3. D'une part, s'agissant des surcoûts d'investissement invoqués par la société OHM, le groupe hospitalier Nord Vienne, qui n'avait pas défendu en première instance, oppose en appel tant les stipulations de l'article 6-5 de la convention du 17 novembre 2014, qui précisent que l'investissement convenu pour les interconnexions à la charge de la société est au maximum de 180 000 euros HT, que celles de l'article 6-2 du cahier des clauses particulières selon lequel le titulaire de la convention doit installer à ses frais le matériel requis et notamment prendra à sa charge le réseau de télédistribution en l'état. Eu égard à ces stipulations, l'obligation qu'a le groupe hospitalier Nord Vienne de prendre en charge le surcoût d'investissement invoqué par la société OHM ne peut être regardée comme dépourvue de caractère sérieusement contestable.
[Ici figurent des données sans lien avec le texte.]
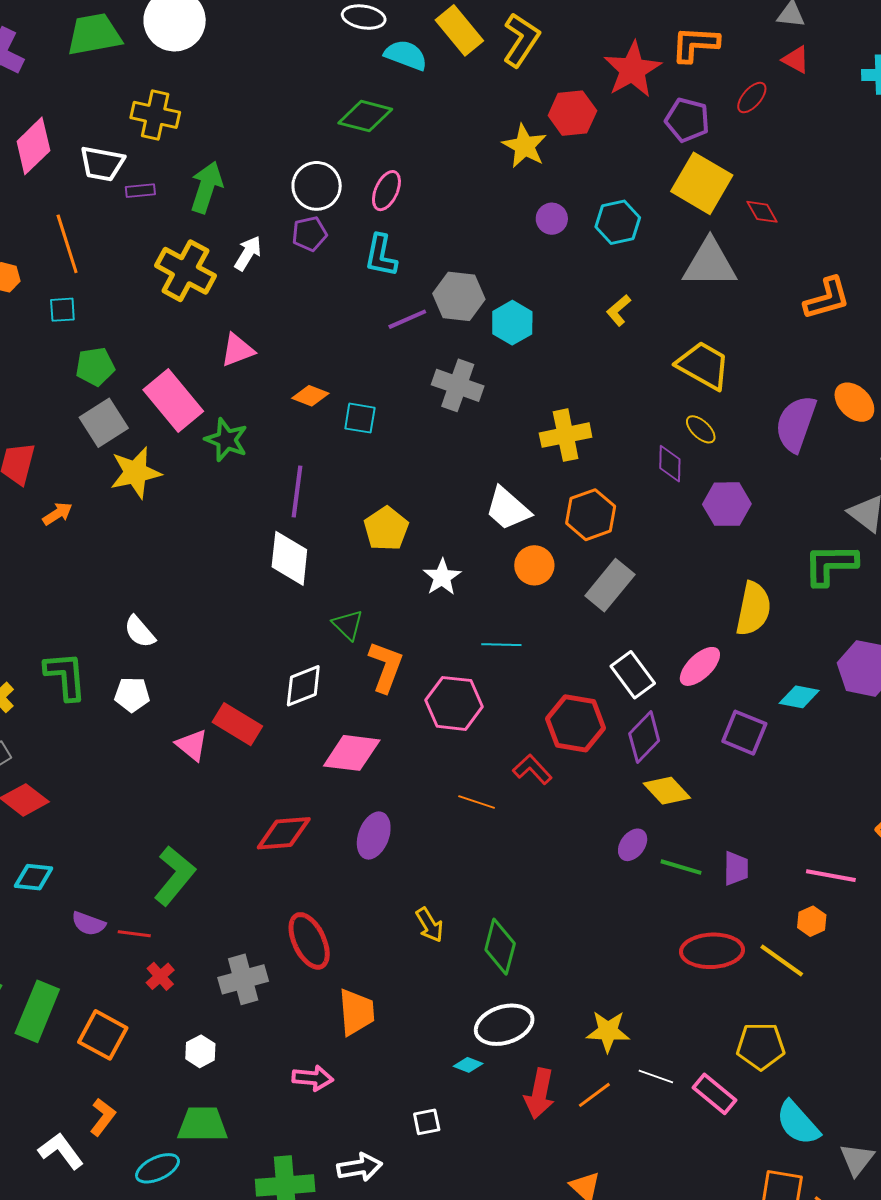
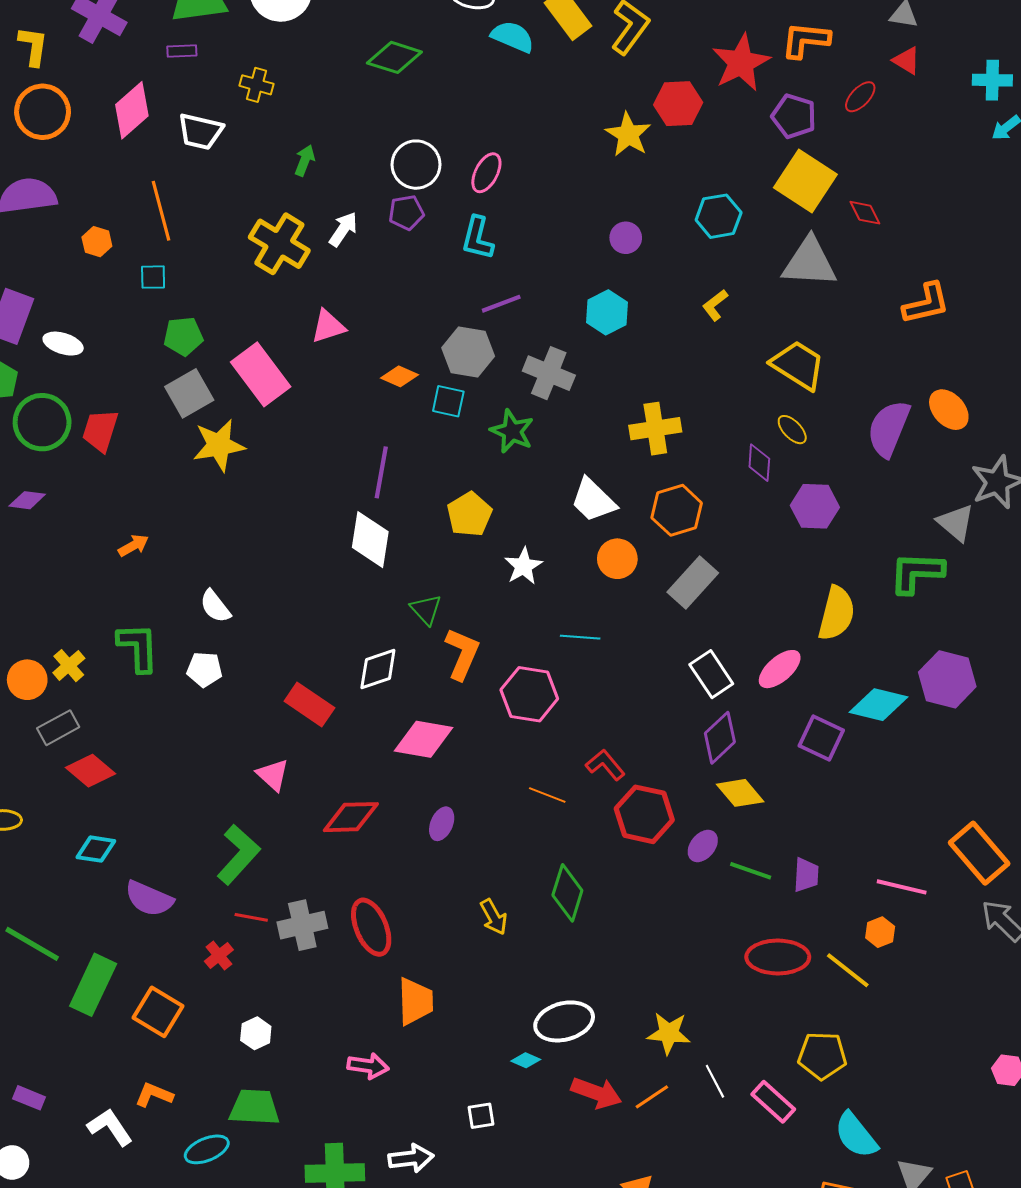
yellow cross: (155, 115) -> (257, 85), size x0.7
green diamond: (365, 116) -> (394, 57), moved
green arrow: (206, 187) -> (305, 160), size x0.6
purple rectangle: (140, 191) -> (182, 51), moved
purple circle: (552, 219) -> (626, 238), moved
gray hexagon: (459, 296) -> (468, 352), moved
green star: (226, 440) -> (512, 431), moved
orange arrow: (57, 514) -> (133, 546), moved
cyan diamond: (799, 697) -> (878, 705), size x1.4
red hexagon: (575, 723) -> (644, 814), moved
pink triangle: (192, 745) -> (273, 775), moved
purple ellipse: (374, 835) -> (442, 824), size x0.7
purple semicircle: (88, 924) -> (149, 899), size x1.4
red line: (134, 934) -> (251, 917), moved
green diamond: (500, 947) -> (567, 893), moved
gray cross: (243, 979) -> (302, 925), moved
white line: (656, 1076) -> (715, 1081), turned 40
red arrow: (539, 1094) -> (596, 1093), turned -84
orange L-shape: (103, 1117) -> (154, 1095), turned -108

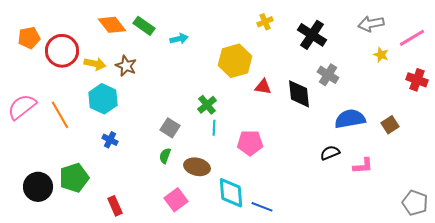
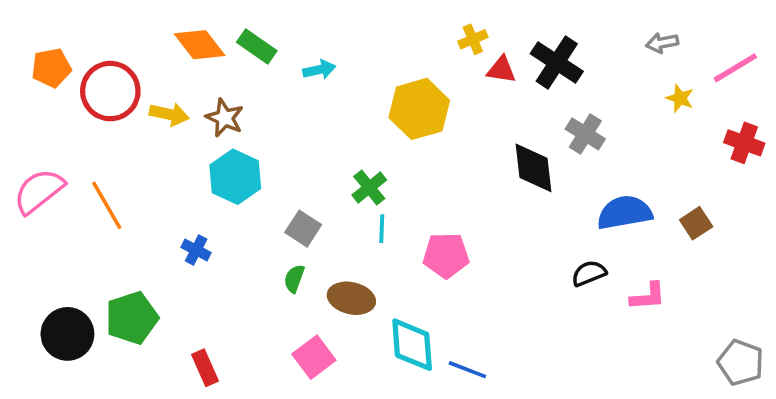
gray arrow: (371, 24) -> (662, 43), size x0.7
red triangle: (263, 87) -> (501, 70), moved
cyan hexagon: (103, 99) -> (235, 177), moved

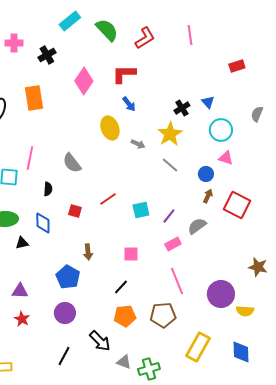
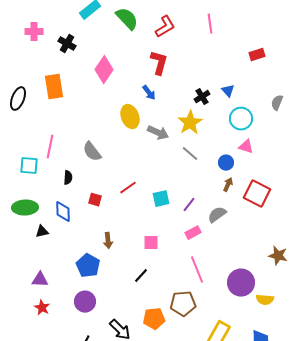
black cross: (47, 55) -> (67, 44), turned -30
red L-shape: (124, 74) -> (159, 63), moved, turned 105
gray arrow: (138, 144) -> (158, 133), size x1.5
orange pentagon: (125, 316) -> (154, 319), moved

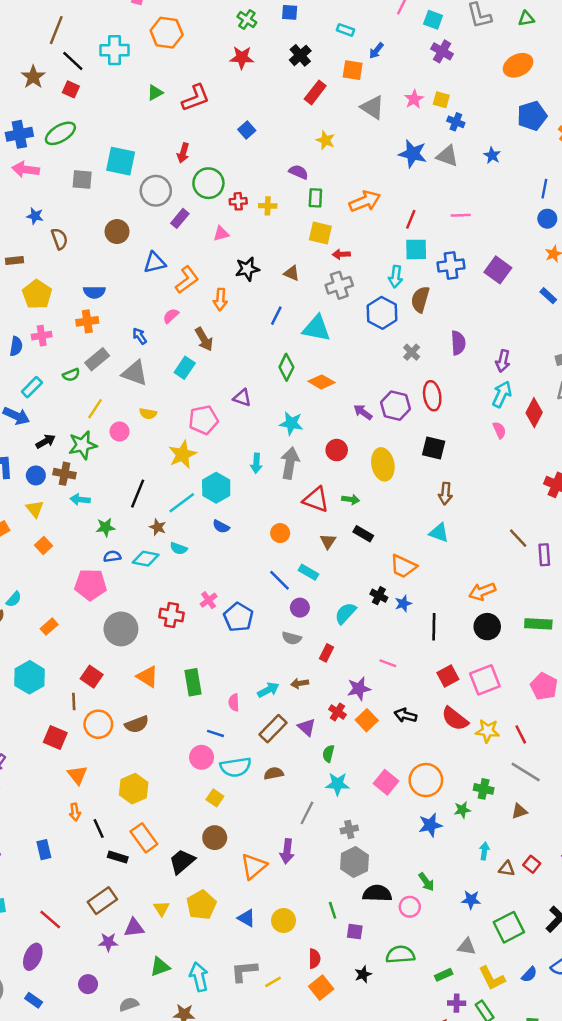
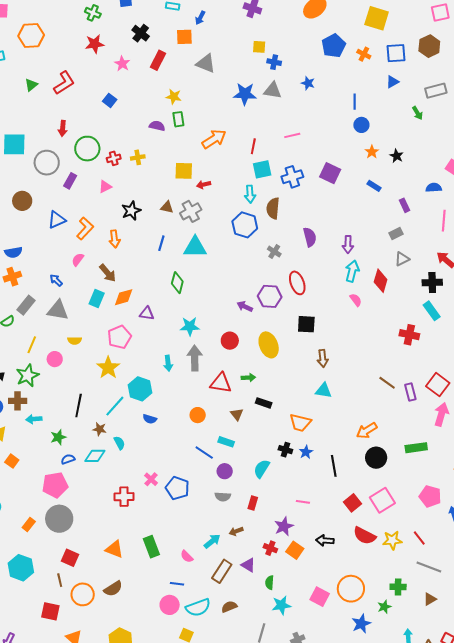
pink star: (414, 99) -> (122, 64), moved
green rectangle: (315, 198) -> (178, 119), moved
gray cross: (339, 285) -> (191, 211), moved
orange diamond: (321, 382) -> (124, 297), moved, turned -35
cyan semicircle: (179, 548) -> (119, 443), turned -128
gray circle: (121, 629) -> (59, 519), moved
pink semicircle: (234, 702) -> (187, 556), turned -32

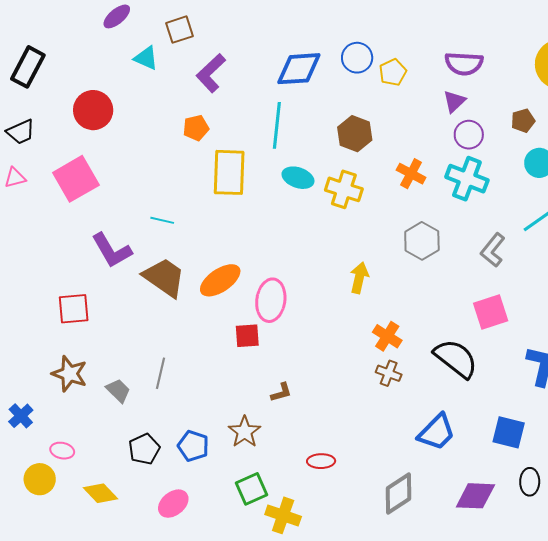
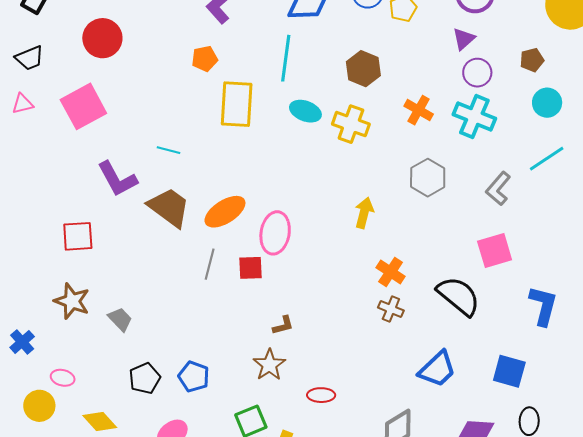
gray line: (161, 373) -> (210, 264), moved
brown star: (245, 432) -> (269, 365), moved

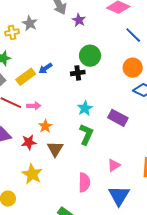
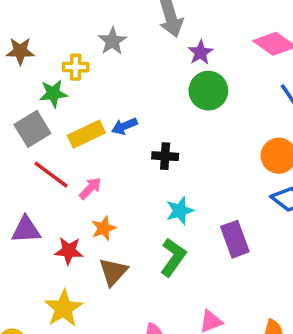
yellow cross: (12, 32) -> (76, 67), moved
green circle: (90, 56) -> (208, 91), moved
black cross: (78, 73) -> (165, 156), moved
pink arrow: (34, 106) -> (90, 188), turned -56
purple rectangle: (118, 118) -> (235, 239), turned 30

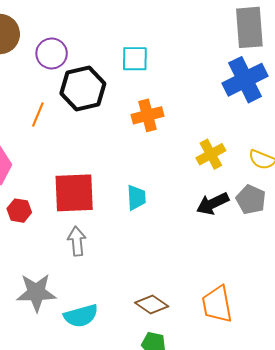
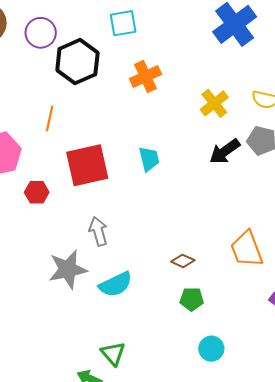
orange line: (38, 114) -> (50, 118), moved
gray arrow: (77, 241) -> (98, 231), moved
brown diamond: (152, 305) -> (183, 261), size x0.7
4. D'autre part, s'agissant des pertes d'exploitation invoquées par la société, le groupe hospitalier Nord Vienne fait valoir à juste titre en appel qu'elles ne sont pas étayées de pièces justificatives. En l'état du dossier présenté au juge des référés, l'existence et surtout l'étendue de l'obligation qui résulterait pour le groupe hospitalier Nord Vienne de supporter ces pertes ne peuvent être regardées comme présentant un degré suffisant de certitude.
5. il résulte de ce qui précède que le groupe hospitalier Nord Vienne est fondé à soutenir que c'est à tort que, par l'ordonnance attaquée, le juge des référés du tribunal administratif l'a condamné à verser une provision de 50 000 euros à la société OHM ainsi qu'une somme de 1 000 euros au titre de l'article L. 761-1 du code de justice administrative.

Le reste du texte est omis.